İzmir bir büyük aile, o zaman ben de Ege İnnerwheel'i kurmuş beş kulüp olarak bölge teşkil etmiştik. Heyecanla ilk toplantımız için İzmir barosunun ilk kadın başkanını davet etmeyi önerdim. Ve kendisi konuğumuz oldu. Bugün de yine başarılı, duyarlı Konak Belediye Başkanımız. Gerçek bir nostalji oldu o saatler. Ne güzel konular, anılar dinledik. Sındırgı Işıklar köyü 1927 doğumlu. Okumayı cumhuriyet gazetesinden öğrenmiş, iki değerli tıp doktoru evlat annesi ve 2009'da 58 yıllık bir beraberlikten sonra kaybettiği eşi, meslektaşı Ahmet Bey. Pırıl pırıl bir hafıza, yaşının tüm güzelliğiyle bir hanımefendi. Şikayetleri var, kadınların o zamanlar çaba içinde olduklarını, şimdi bu çabanın çok az olduğunu. O zaman ilerlemek isteyen kadın övgü alırdı derken saygılı, insan olarak yetiştirildiklerini ifade ederken bugün başta Türkiye Cumhuriyetinin her değerinde geriye gidişte büyük üzüntü duyduğunu söyledi.

Ayten hanım okumayı çok seviyor. Öğrendiği andan itibaren çok kitap okumuş. Ziyaretimizden bir süre önce düşerek kalçasını kırmış. Nekahet dönemindeydi ama bizleri kapıda dimdik, çok şık, bizzat karşıladı. Alsancak'ta da şapkaları ve şıklığı ile tanınıyor. Evi adeta cumhuriyet müzesi, bu değerli cumhuriyet kadınının. Her resimden, her objeden anılar dökülüyor. Çok eskilerden köyünden bir türkü okudu bizlere. Kulaklarımıza inanamadık. Aldı götürdü bizi köyüne, o günlere...
Konak Belediye Başkanımız Sema Pekdaş'ın ziyaretinden o kadar mutlu oldu ki. Bu hatırlanışın çok değerli olduğunu yineledi. Bir an düşündüm, hepimiz akan hayatın içinde durup dinlenmeden koşuşturuyoruz. Yaşlılarımıza, çocuklarımıza bile yeterli vakit ayıramıyoruz, farkında mıyız? Sanırım birilerinin bize göstermesi, hatırlatması lazım. Ayten Baskın, Reyhan pastanesinin yanındaki apartmanda yaşıyor. O apartmanın ikinci katında balkonda devamlı asılı iki bayrak, içeride tüm cumhuriyet değerleri ve anılarıyla. Saatlerce oturdu, ağrısını, sıkıntısını hiç belli etmeden.

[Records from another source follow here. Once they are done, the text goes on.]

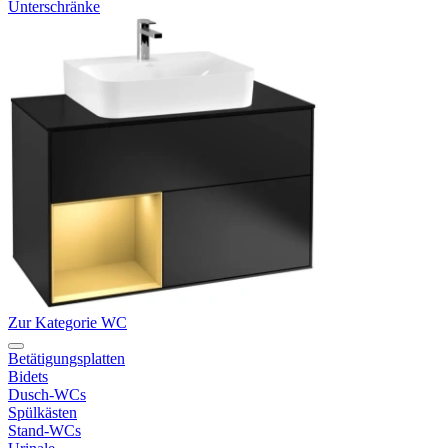
Unterschränke
Zur Kategorie WC
Betätigungsplatten
Bidets
Dusch-WCs
Spülkästen
Stand-WCs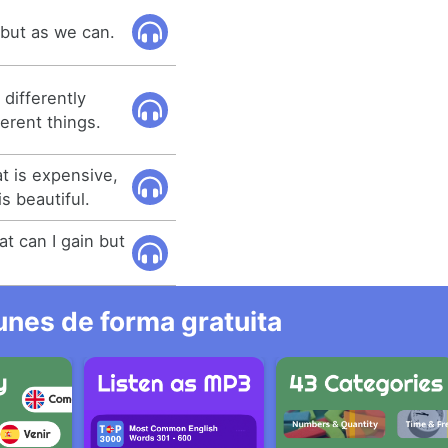
 but as we can.
differently
erent things.
at is expensive,
s beautiful.
t can I gain but
nes de forma gratuita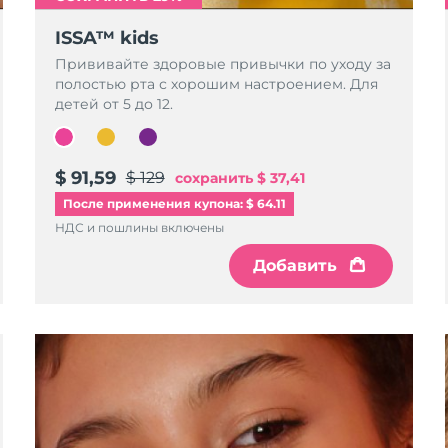
ISSA™ kids
Прививайте здоровые привычки по уходу за
полостью рта с хорошим настроением. Для
детей от 5 до 12.
$ 91,59
$ 129
сохранить
$ 37,41
После применения купона: $ 64.11
НДС и пошлины включены
Добавить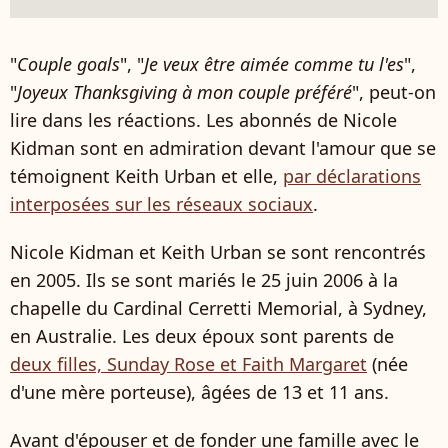
"
Couple goals
", "
Je veux être aimée comme tu l'es
",
"
Joyeux Thanksgiving à mon couple préféré
", peut-on
lire dans les réactions. Les abonnés de Nicole
Kidman sont en admiration devant l'amour que se
témoignent Keith Urban et elle,
par déclarations
interposées sur les réseaux sociaux
.
Nicole Kidman et Keith Urban se sont rencontrés
en 2005. Ils se sont mariés le 25 juin 2006 à la
chapelle du Cardinal Cerretti Memorial, à Sydney,
en Australie. Les deux époux sont parents de
deux filles, Sunday Rose et Faith Margaret
(née
d'une mère porteuse), âgées de 13 et 11 ans.
Avant d'épouser et de fonder une famille avec le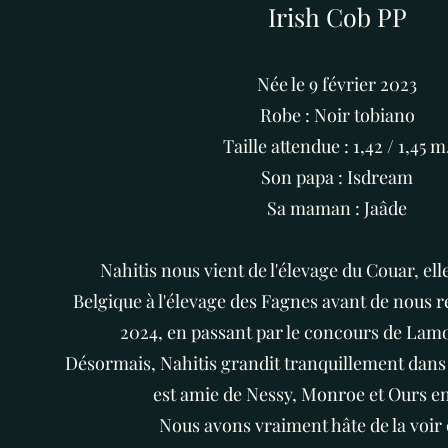
Irish Cob PP
Née le 9 février 2023
Robe : Noir tobiano
Taille attendue : 1,42 / 1,45 m
Son papa : Isdream
Sa maman : Jaâde
Nahitis nous vient de l'élevage du Couar, elle
Belgique à l'élevage des Fagnes avant de nous 
2024, en passant par le concours de Lam
Désormais, Nahitis grandit tranquillement dans 
est
amie de Nessy, Monroe et Ours en 
Nous avons vraiment hâte de la voir 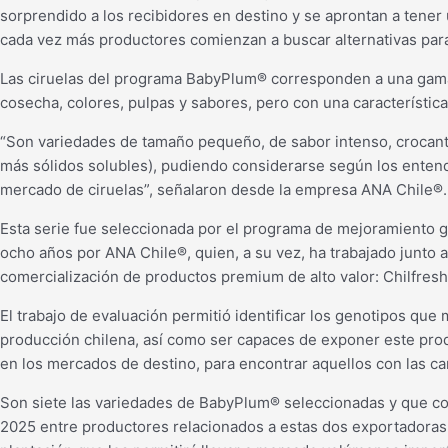
sorprendido a los recibidores en destino y se aprontan a tener
cada vez más productores comienzan a buscar alternativas par
Las ciruelas del programa BabyPlum® corresponden a una gama
cosecha, colores, pulpas y sabores, pero con una característica
“Son variedades de tamaño pequeño, de sabor intenso, crocante
más sólidos solubles), pudiendo considerarse según los enten
mercado de ciruelas”, señalaron desde la empresa ANA Chile®.
Esta serie fue seleccionada por el programa de mejoramiento ge
ocho años por ANA Chile®, quien, a su vez, ha trabajado junto a
comercialización de productos premium de alto valor: Chilfresh
El trabajo de evaluación permitió identificar los genotipos que
producción chilena, así como ser capaces de exponer este prod
en los mercados de destino, para encontrar aquellos con las ca
Son siete las variedades de BabyPlum® seleccionadas y que co
2025 entre productores relacionados a estas dos exportadoras,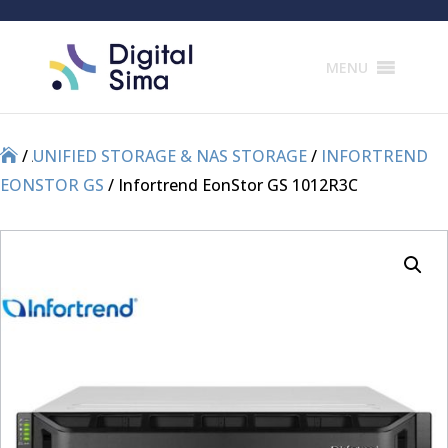
Products
search
MENU
/
/
UNIFIED STORAGE & NAS STORAGE
/
INFORTREND
EONSTOR GS
/ Infortrend EonStor GS 1012R3C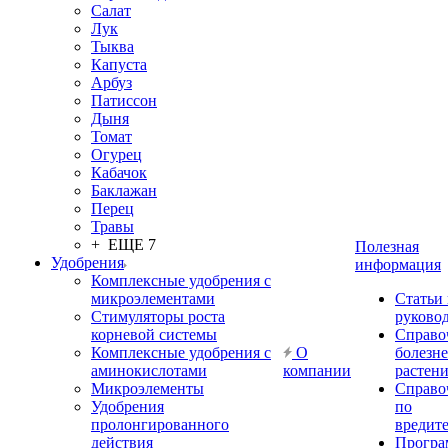
Салат
Лук
Тыква
Капуста
Арбуз
Патиссон
Дыня
Томат
Огурец
Кабачок
Баклажан
Перец
Травы
+ ЕЩЕ 7
Полезная
Удобрения
информация
Комплексные удобрения с
микроэлементами
Статьи
Стимуляторы роста
руково
корневой системы
Справо
Комплексные удобрения с
О
болезн
аминокислотами
компании
растен
Микроэлементы
Справо
Удобрения
по
пролонгированного
вредит
действия
Прогр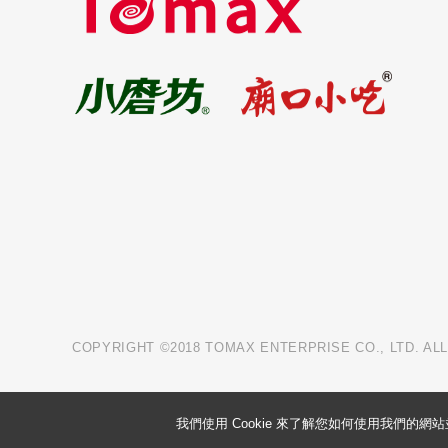
COPYRIGHT ©2018 TOMAX ENTERPRISE CO., LTD. AL
我們使用 Cookie 來了解您如何使用我們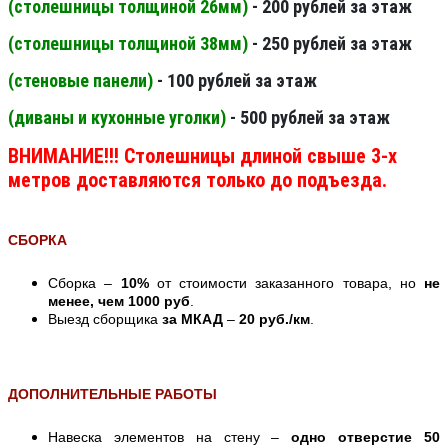
(столешницы толщиной 26мм
)
- 200 рублей за этаж
(столешницы толщиной 38мм
)
- 250 рублей за этаж
(стеновые панели
)
- 100 рублей за этаж
(диваны и кухонные уголки)
- 500 рублей за этаж
ВНИМАНИЕ!!! Столешницы длиной свыше 3-х
метров доставляются только до подъезда.
СБОРКА
Сборка –
10%
от стоимости заказанного товара, но
не
менее, чем 1000 руб
.
Выезд сборщика
за МКАД
–
20 руб./км
.
ДОПОЛНИТЕЛЬНЫЕ РАБОТЫ
Навеска элементов на стену –
одно отверстие 50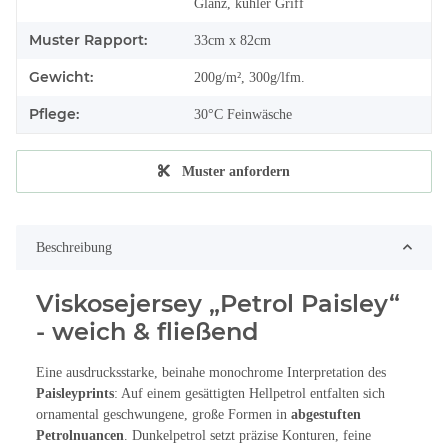
Glanz, kühler Griff
Muster Rapport:
33cm x 82cm
Gewicht:
200g/m², 300g/lfm.
Pflege:
30°C Feinwäsche
Muster anfordern
Beschreibung
Viskosejersey „Petrol Paisley“
- weich & fließend
Eine ausdrucksstarke, beinahe monochrome Interpretation des
Paisleyprints
: Auf einem gesättigten Hellpetrol entfalten sich
ornamental geschwungene, große Formen in
abgestuften
Petrolnuancen
. Dunkelpetrol setzt präzise Konturen, feine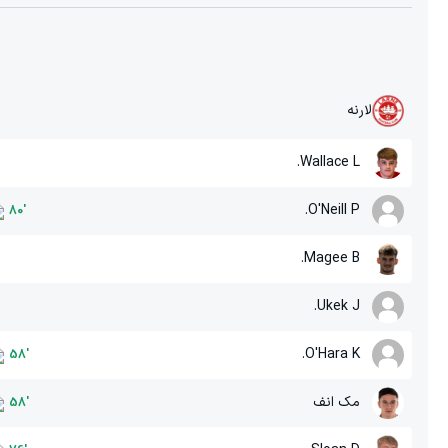
لارنه
Wallace L.
O'Neill P.
80
'
Magee B.
Ukek J.
O'Hara K.
58
'
مک انف
58
'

Uğurlamadan önce bize bir şiir okudu. Hayat ve mutluluğun sırrını anlatan anonim bir şiir Anadolu'dan. Ben de bu şiiri hepimiz adına yılbaşı dileğimiz olarak sizlerle paylaşıyorum.
Bir evimiz olmalı, şöyle küçücük tertemiz bir ev
Evin olması iyi bir şey ama, kavga olmamalı, evde ölüm olmamalı.
Hele denize bakıyorsa ev, hele karşısında sıra dağlar varsa
Geceleri öbek öbek çoban ateşleri yanarsa, dört bir yanı güneş içindeyse evin.
Kuyu dibinde sümbüller açarsa, küçücük mutfağında tencere kaynarsa
İki odalı olsun yeter de artar bile, ama senin olsun...
Hepinize, hepimize iyi seneler Türkiye'm, evim. 2017 iyi gel, hoş gel.